### EXERCISE AIM
Filter the records down to the lines that hold the word "browser", and copy each of those lines.

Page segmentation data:
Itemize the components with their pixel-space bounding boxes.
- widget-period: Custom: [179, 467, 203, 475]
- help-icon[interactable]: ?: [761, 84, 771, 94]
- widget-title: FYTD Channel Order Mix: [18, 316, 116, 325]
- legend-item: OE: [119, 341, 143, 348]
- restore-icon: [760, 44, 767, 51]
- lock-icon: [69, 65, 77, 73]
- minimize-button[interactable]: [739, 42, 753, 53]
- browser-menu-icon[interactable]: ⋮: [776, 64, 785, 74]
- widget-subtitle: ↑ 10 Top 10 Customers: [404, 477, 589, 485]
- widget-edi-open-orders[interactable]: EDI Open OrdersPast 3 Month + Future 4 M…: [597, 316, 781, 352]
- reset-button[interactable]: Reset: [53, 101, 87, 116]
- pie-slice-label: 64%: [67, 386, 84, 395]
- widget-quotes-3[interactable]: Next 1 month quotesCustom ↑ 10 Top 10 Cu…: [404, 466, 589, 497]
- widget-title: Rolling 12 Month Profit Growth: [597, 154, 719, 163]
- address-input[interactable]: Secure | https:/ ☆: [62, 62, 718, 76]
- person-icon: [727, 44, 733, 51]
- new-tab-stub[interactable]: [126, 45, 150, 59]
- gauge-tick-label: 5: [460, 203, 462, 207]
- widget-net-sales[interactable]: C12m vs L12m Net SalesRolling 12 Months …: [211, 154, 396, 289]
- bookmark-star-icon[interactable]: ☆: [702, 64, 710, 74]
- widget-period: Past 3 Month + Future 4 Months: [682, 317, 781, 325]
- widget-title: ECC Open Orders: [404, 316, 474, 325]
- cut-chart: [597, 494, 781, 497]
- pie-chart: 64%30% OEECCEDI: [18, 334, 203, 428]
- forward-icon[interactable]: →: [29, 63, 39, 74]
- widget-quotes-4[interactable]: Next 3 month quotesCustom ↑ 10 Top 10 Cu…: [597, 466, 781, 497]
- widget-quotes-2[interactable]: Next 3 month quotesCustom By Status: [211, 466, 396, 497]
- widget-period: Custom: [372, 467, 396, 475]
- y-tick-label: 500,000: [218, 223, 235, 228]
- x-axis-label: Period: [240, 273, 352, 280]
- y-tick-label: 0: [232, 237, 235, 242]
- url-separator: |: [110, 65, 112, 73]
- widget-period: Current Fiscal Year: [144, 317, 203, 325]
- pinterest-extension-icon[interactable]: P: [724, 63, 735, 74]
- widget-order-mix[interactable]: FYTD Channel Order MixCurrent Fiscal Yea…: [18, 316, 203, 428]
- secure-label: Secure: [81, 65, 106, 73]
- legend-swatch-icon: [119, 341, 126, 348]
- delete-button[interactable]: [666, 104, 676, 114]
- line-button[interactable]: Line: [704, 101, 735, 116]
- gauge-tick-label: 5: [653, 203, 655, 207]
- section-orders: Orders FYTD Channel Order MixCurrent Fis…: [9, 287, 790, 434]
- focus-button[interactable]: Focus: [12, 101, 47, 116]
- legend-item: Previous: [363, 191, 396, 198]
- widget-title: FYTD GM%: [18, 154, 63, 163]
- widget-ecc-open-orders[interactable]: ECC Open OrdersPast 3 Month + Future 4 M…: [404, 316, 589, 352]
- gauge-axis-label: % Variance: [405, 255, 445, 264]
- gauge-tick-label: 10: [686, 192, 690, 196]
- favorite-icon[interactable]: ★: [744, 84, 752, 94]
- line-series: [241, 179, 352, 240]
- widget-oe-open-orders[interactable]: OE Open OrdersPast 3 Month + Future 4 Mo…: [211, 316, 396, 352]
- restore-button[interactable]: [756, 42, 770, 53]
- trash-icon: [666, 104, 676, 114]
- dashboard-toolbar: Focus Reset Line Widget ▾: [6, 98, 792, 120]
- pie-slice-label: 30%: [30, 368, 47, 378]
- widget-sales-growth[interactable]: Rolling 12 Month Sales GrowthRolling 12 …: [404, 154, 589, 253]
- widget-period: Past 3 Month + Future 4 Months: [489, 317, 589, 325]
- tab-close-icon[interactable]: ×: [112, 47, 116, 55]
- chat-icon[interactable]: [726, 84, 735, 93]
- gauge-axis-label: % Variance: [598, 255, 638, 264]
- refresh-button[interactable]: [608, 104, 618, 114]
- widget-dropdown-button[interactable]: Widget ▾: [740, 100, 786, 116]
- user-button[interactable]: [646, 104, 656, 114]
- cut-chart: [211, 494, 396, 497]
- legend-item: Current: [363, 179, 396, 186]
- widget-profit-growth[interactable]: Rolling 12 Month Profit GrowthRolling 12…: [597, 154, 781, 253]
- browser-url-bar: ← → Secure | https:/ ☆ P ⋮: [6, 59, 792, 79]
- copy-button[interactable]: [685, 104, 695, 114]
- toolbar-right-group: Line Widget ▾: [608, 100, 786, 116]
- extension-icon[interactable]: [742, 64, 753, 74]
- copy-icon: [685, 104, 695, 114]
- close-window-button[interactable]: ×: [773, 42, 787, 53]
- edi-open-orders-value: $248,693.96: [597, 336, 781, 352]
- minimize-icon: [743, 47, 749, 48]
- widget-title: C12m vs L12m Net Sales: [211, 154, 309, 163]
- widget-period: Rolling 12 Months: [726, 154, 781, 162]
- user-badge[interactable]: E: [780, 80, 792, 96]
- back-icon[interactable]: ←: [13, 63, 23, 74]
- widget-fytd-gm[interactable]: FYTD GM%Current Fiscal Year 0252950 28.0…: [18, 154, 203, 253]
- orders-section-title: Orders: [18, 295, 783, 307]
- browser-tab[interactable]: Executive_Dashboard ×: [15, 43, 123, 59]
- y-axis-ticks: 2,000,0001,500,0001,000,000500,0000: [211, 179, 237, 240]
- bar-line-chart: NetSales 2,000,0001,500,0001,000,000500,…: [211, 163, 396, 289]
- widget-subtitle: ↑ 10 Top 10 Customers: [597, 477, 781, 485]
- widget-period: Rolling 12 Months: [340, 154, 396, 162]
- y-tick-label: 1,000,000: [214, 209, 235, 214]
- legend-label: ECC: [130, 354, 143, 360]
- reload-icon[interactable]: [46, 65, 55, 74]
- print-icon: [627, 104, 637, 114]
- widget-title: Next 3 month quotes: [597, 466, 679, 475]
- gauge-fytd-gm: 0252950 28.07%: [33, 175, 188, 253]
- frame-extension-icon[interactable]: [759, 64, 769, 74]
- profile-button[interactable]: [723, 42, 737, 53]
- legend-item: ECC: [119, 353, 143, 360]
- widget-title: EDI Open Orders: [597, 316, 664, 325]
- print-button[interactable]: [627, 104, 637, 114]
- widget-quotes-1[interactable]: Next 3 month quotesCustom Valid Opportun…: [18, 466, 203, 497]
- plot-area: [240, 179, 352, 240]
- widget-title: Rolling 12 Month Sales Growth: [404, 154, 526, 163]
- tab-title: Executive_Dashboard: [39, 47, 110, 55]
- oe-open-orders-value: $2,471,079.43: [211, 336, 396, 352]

### RESULT OF THE EXERCISE
- browser-menu-icon[interactable]: ⋮: [776, 64, 785, 74]
- browser-url-bar: ← → Secure | https:/ ☆ P ⋮: [6, 59, 792, 79]
- browser-tab[interactable]: Executive_Dashboard ×: [15, 43, 123, 59]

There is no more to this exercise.